The High Cost of Prisoner Lawsuits to California Taxpayers
Published In: Citizens in Chains: The High Cost of Prisoner Lawsuits
Publication date:
08/01/2008
Publisher: Citizens Against Lawsuit Abuse
Already, Federal Receiver J. Clark
Kelso has requested $70 million immediately and $3.4 billion in the next fiscal year
to pay for prison health care facilities if lawmakers do not agree to borrow money to
do so.3 While Kelso battles for money, a recent poll found that nearly half of
California voters would favor cutting money from prisons and corrections over any
other major area of state spending.
It is in the context of the state’s budgetary woes that a critical eye should be placed
on a great expense to California’s prisons: the legal fees it incurs as a result of
lawsuits filed by prisoners.
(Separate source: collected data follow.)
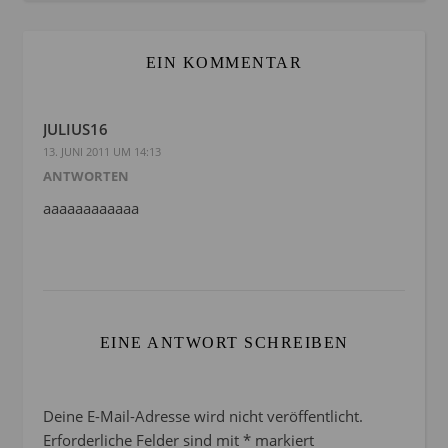
EIN KOMMENTAR
JULIUS16
13. JUNI 2011 UM 14:13
ANTWORTEN
aaaaaaaaaaaa
EINE ANTWORT SCHREIBEN
Deine E-Mail-Adresse wird nicht veröffentlicht.
Erforderliche Felder sind mit
*
markiert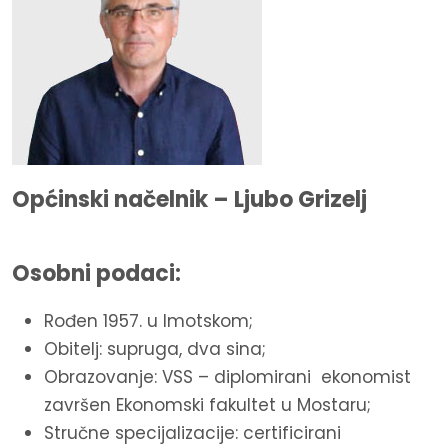
Općinski načelnik – Ljubo Grizelj
Osobni podaci:
Rođen 1957. u Imotskom;
Obitelj: supruga, dva sina;
Obrazovanje: VSS – diplomirani ekonomist
završen Ekonomski fakultet u Mostaru;
Stručne specijalizacije: certificirani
These lawsuits are a burden to our prisons and to our
courts. While some lawsuits are justified, such as the lawsuits that identified the
problems in prisoner health care that led to the installment of Federal Receiver
Kelso, myriad other lawsuits delay the process for Californians who are not in
prison, but rather awaiting justice from our already clogged court system. Many
lawsuits filed by prisoners are minor grievances at best, which—if they have any
merit at all—deserve only modest payments far less than the state’s cost to process
the cases. At worst, these frivolous lawsuits amount to a very expensive taxpayerfunded
hobby for prisoners while they await parole.